Former Arkansas AD Jeff Long was a creature of The Policy, and he was determined to protect the Razorback’s monopoly at all costs. God rest his soul, the author of the Policy is gone, and the new AD wasn’t particularly swayed by the the planks of the Policy. Hunter Yurachek boldly put the past aside, knowing full well that the penalty could enormous.

The courage behind Yurachek’s decision is considerable. There are plenty of old-school Broyles acolytes who have totally bought-in on the “We have nothing to gain” argument. Broyles was a Hog since 1958. For Yurachek – an outsider from the University of Houston – to ball the Policy into a wad and chuck it into the Arkansas River is significant.

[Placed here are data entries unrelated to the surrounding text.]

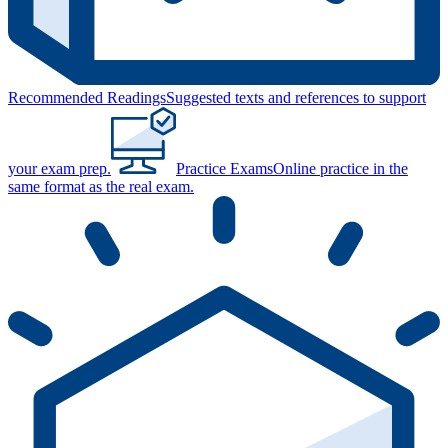
Recommended Readings
Suggested texts and references to support
your exam prep.
Practice Exams
Online practice in the
same format as the real exam.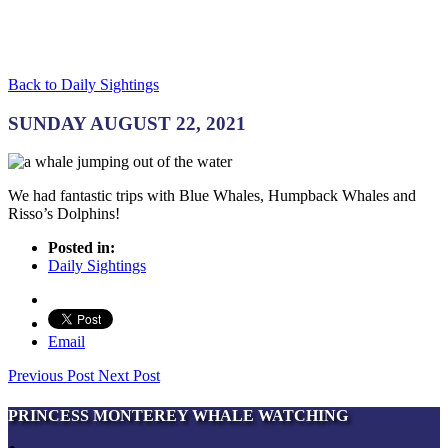
Back to Daily Sightings
SUNDAY AUGUST 22, 2021
We had fantastic trips with Blue Whales, Humpback Whales and
Risso’s Dolphins!
Posted in:
Daily Sightings
Email
Previous Post
Next Post
PRINCESS MONTEREY WHALE WATCHING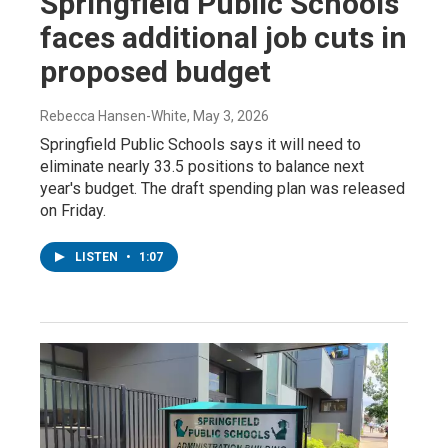
Springfield Public Schools
faces additional job cuts in
proposed budget
Rebecca Hansen-White
, May 3, 2026
Springfield Public Schools says it will need to
eliminate nearly 33.5 positions to balance next
year's budget. The draft spending plan was released
on Friday.
LISTEN
•
1:07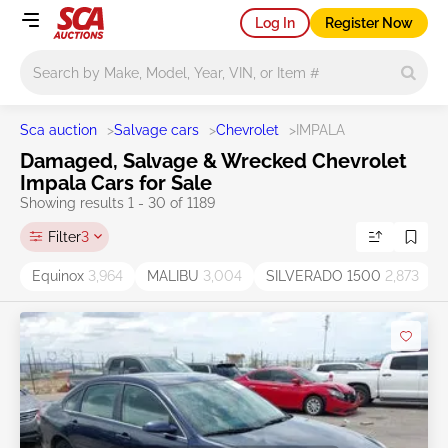
Log In
Register Now
Main search
Sca auction
>
Salvage cars
>
Chevrolet
>
IMPALA
Damaged, Salvage & Wrecked Chevrolet
Impala Cars for Sale
Showing results 1 - 30 of 1189
Filter
3
Equinox
3,964
MALIBU
3,004
SILVERADO 1500
2,873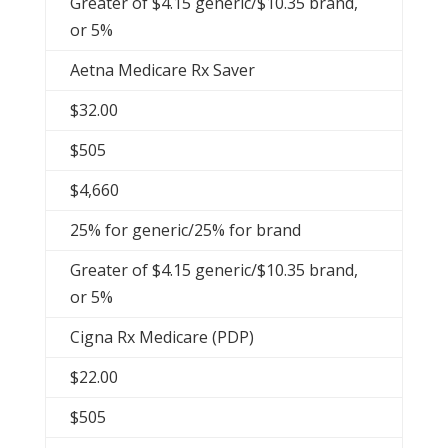
Greater of $4.15 generic/$10.35 brand,
or 5%
Aetna Medicare Rx Saver
$32.00
$505
$4,660
25% for generic/25% for brand
Greater of $4.15 generic/$10.35 brand,
or 5%
Cigna Rx Medicare (PDP)
$22.00
$505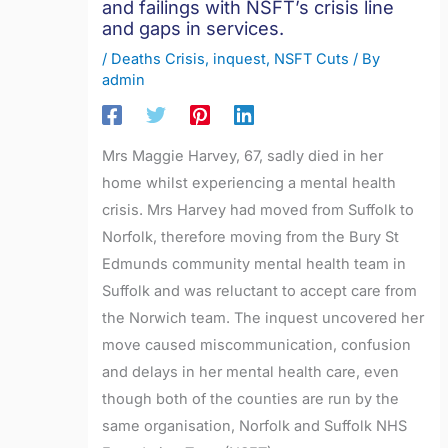
and failings with NSFT’s crisis line
and gaps in services.
/
Deaths Crisis
,
inquest
,
NSFT Cuts
/ By
admin
Mrs Maggie Harvey, 67, sadly died in her
home whilst experiencing a mental health
crisis. Mrs Harvey had moved from Suffolk to
Norfolk, therefore moving from the Bury St
Edmunds community mental health team in
Suffolk and was reluctant to accept care from
the Norwich team. The inquest uncovered her
move caused miscommunication, confusion
and delays in her mental health care, even
though both of the counties are run by the
same organisation, Norfolk and Suffolk NHS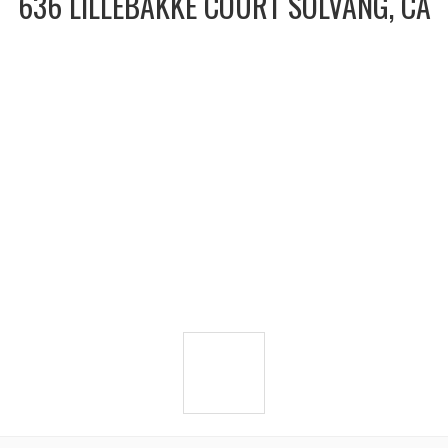
636 LILLEBAKKE COURT SOLVANG, CA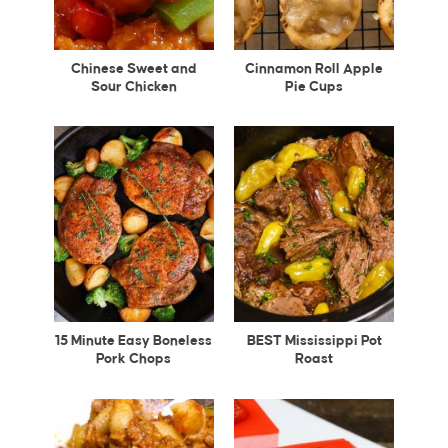
Chinese Sweet and
Cinnamon Roll Apple
Sour Chicken
Pie Cups
15 Minute Easy Boneless
BEST Mississippi Pot
Pork Chops
Roast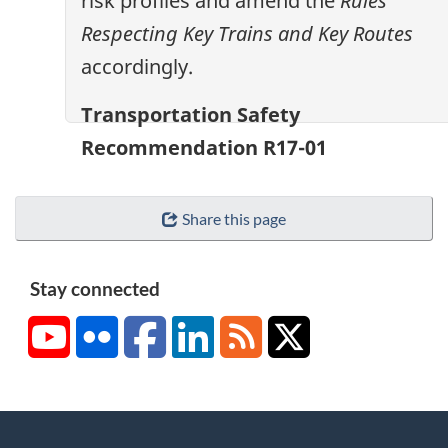
risk profiles and amend the
Rules
Respecting Key Trains and Key Routes
accordingly.
Transportation Safety
Recommendation R17-01
Share this page
Stay connected
YouTube
Flickr
Facebook
LinkedIn
RSS
X/Twitter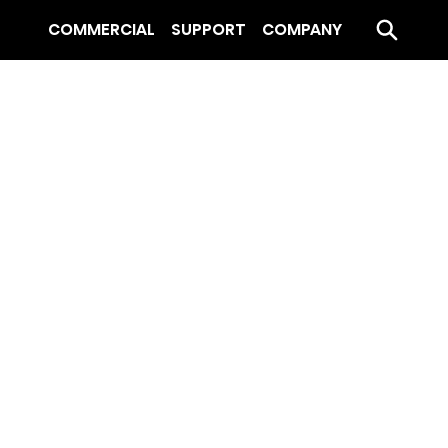
COMMERCIAL
SUPPORT
COMPANY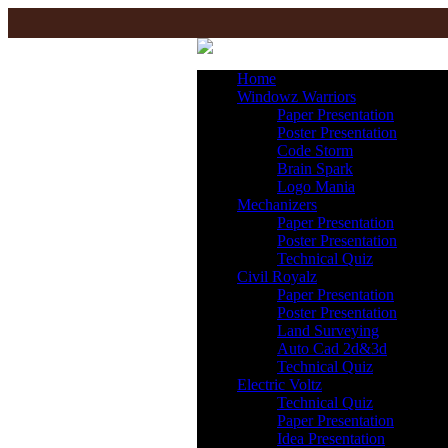
Home
Windowz Warriors
Paper Presentation
Poster Presentation
Code Storm
Brain Spark
Logo Mania
Mechanizers
Paper Presentation
Poster Presentation
Technical Quiz
Civil Royalz
Paper Presentation
Poster Presentation
Land Surveying
Auto Cad 2d&3d
Technical Quiz
Electric Voltz
Technical Quiz
Paper Presentation
Idea Presentation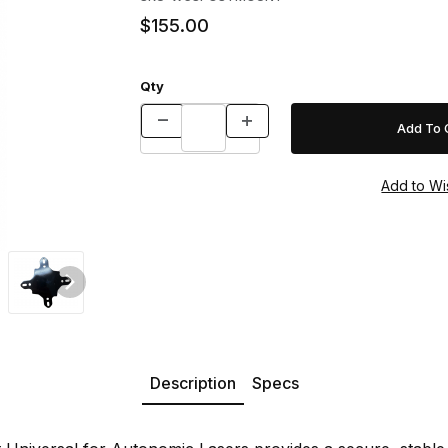
$155.00
Qty
 Lasers Images
Description
Specs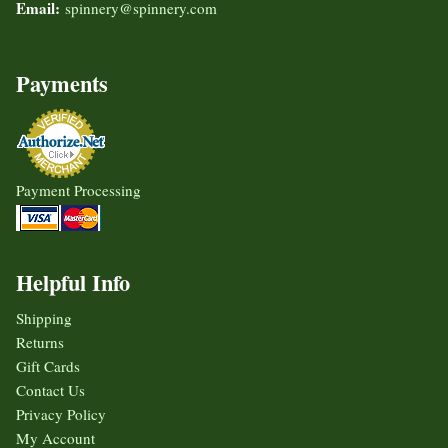
Email:
spinnery@spinnery.com
Payments
Payment Processing
Helpful Info
Shipping
Returns
Gift Cards
Contact Us
Privacy Policy
My Account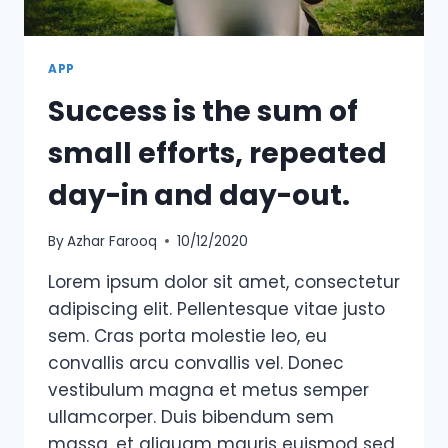
APP
Success is the sum of
small efforts, repeated
day-in and day-out.
By
Azhar Farooq
10/12/2020
Lorem ipsum dolor sit amet, consectetur
adipiscing elit. Pellentesque vitae justo
sem. Cras porta molestie leo, eu
convallis arcu convallis vel. Donec
vestibulum magna et metus semper
ullamcorper. Duis bibendum sem
massa, et aliquam mauris euismod sed.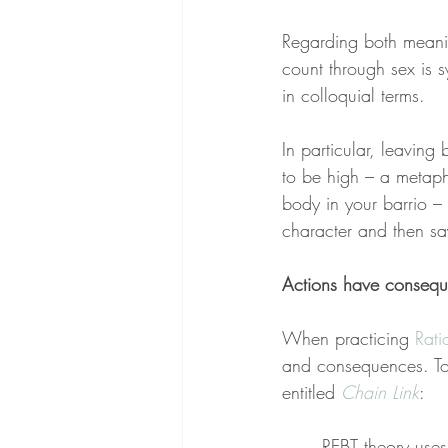
Regarding both meani
count through sex is s
in colloquial terms.
In particular, leaving
to be high – a metapho
body in your barrio – 
character and then s
Actions have conseq
When practicing 
Rati
and consequences. To b
entitled 
Chain Link
:
REBT theory uses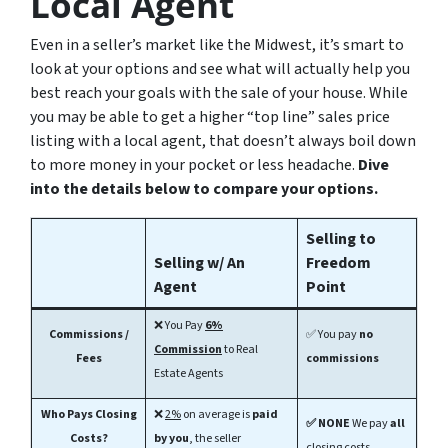
Local Agent
Even in a seller’s market like the Midwest, it’s smart to
look at your options and see what will actually help you
best reach your goals with the sale of your house. While
you may be able to get a higher “top line” sales price
listing with a local agent, that doesn’t always boil down
to more money in your pocket or less headache.
Dive
into the details below to compare your options.
Selling to
Selling w/ An
Freedom
Agent
Point
❌
You Pay
6%
Commissions /
✅ You pay
no
Commission
to Real
Fees
commissions
Estate Agents
Who Pays Closing
❌
2%
on average is
paid
✅ NONE
We pay
all
Costs?
by you
, the seller
closing costs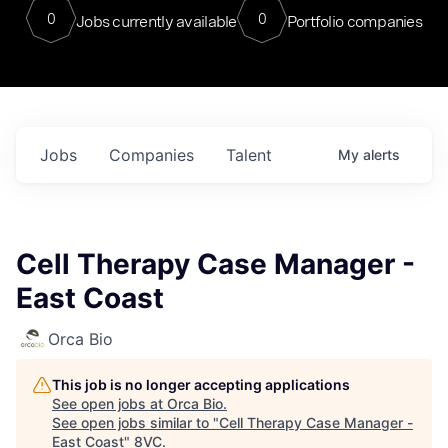
0
0
Jobs currently available
Portfolio companies
Jobs
Companies
Talent
My
alerts
Cell Therapy Case Manager -
East Coast
Orca Bio
This job is no longer accepting applications
See open jobs at
Orca Bio
.
See open jobs similar to "
Cell Therapy Case Manager -
East Coast
"
8VC
.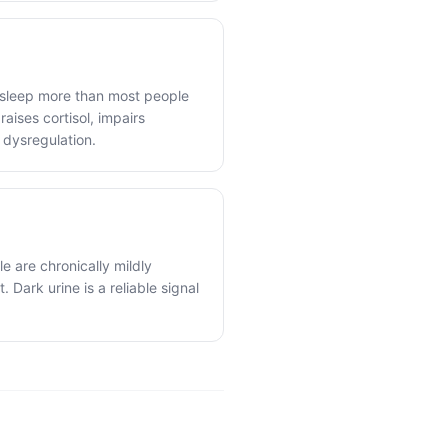
 sleep more than most people
raises cortisol, impairs
 dysregulation.
e are chronically mildly
 Dark urine is a reliable signal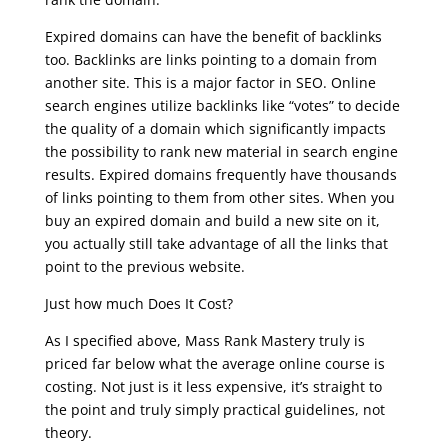
Expired domains can have the benefit of backlinks
too. Backlinks are links pointing to a domain from
another site. This is a major factor in SEO. Online
search engines utilize backlinks like “votes” to decide
the quality of a domain which significantly impacts
the possibility to rank new material in search engine
results. Expired domains frequently have thousands
of links pointing to them from other sites. When you
buy an expired domain and build a new site on it,
you actually still take advantage of all the links that
point to the previous website.
Just how much Does It Cost?
As I specified above, Mass Rank Mastery truly is
priced far below what the average online course is
costing. Not just is it less expensive, it’s straight to
the point and truly simply practical guidelines, not
theory.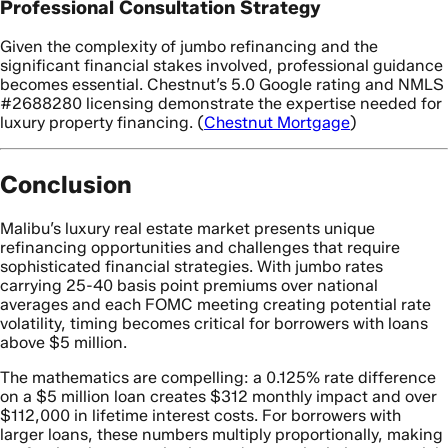
Professional Consultation Strategy
Given the complexity of jumbo refinancing and the
significant financial stakes involved, professional guidance
becomes essential. Chestnut’s 5.0 Google rating and NMLS
#2688280 licensing demonstrate the expertise needed for
luxury property financing. (
Chestnut Mortgage
)
Conclusion
Malibu’s luxury real estate market presents unique
refinancing opportunities and challenges that require
sophisticated financial strategies. With jumbo rates
carrying 25-40 basis point premiums over national
averages and each FOMC meeting creating potential rate
volatility, timing becomes critical for borrowers with loans
above $5 million.
The mathematics are compelling: a 0.125% rate difference
on a $5 million loan creates $312 monthly impact and over
$112,000 in lifetime interest costs. For borrowers with
larger loans, these numbers multiply proportionally, making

The Group of Five Got Too Good

Ten years ago, a P5/G5 matchup was an automatic bodybag game for the Power Five. Arkansas State did collected a victory over Texas A&M in 2008, but for the most part, rarely did a G5 program rise to the level of its P5 antagonist. Today, beating Power Five programs is routine for the G5. More importantly, the games are good. You can no longer argue that a game between a Power 5 and a Group of Five program is a dull, lopsided affair. Hell, the Razorbacks have recently been defeated by North Texas, Toledo, WKU, Colorado State and ULM. If you’re going to get beaten by a G5, why not make it a program Arkansans care about?

The Social Media of the People Overthrew the Totalitarian Regimes

We had the Twitter and the Facebook in 2011, but its influence grew equal to the Power of Greyskull over the decade that followed. Even the most tech-deaf athletic department administrators began to see the surge of support for The Game. And it wasn’t just local. National pundits openly questioned The Policy (even though most didn’t even know a Policy was in place). Simply put, fans suddenly had a voice that was louder than buying tickets and merchandise. What the people want, the people get.

The Fans Want It

Over the decade, I’ve seen a curious phenomena where A-State fans have grown less interested in The Game, while Razorback fans have become more supportive. For Red Wolves, the fans have found their identity with Arkansas State, and after 100 years of snubs, the question has become, “What’s in it for us?” For the Razorbacks fans I encounter, they’ve seen the rise of the “program out East” and are intrigued. Furthermore, paying a program like North Texas north of a million bucks seems gratuitous even for an SEC program. Why not keep the money within the state?

As for me, I launched the A-State Fan Rules persona partly in an effort to prod the University of Arkansas to do the right think and play in-state programs. Like many Red Wolves’ fans, my appetite for The Game has faded as we’ve pounded out our own identity with the acknowledgment of the state’s “flagship university.” But I confess, I’m stoked for September 6, 2025. I honestly. believe we all are.

PHOTO CREDIT: Mine. MINE!

CORRECTIONS: An earlier version placed Hunter Yuracheck at the University of Tulsa, and identified Frank Broyles as a “cradle Hog.” Both have been corrected, and those responsible have been beaten with shaft of bamboo.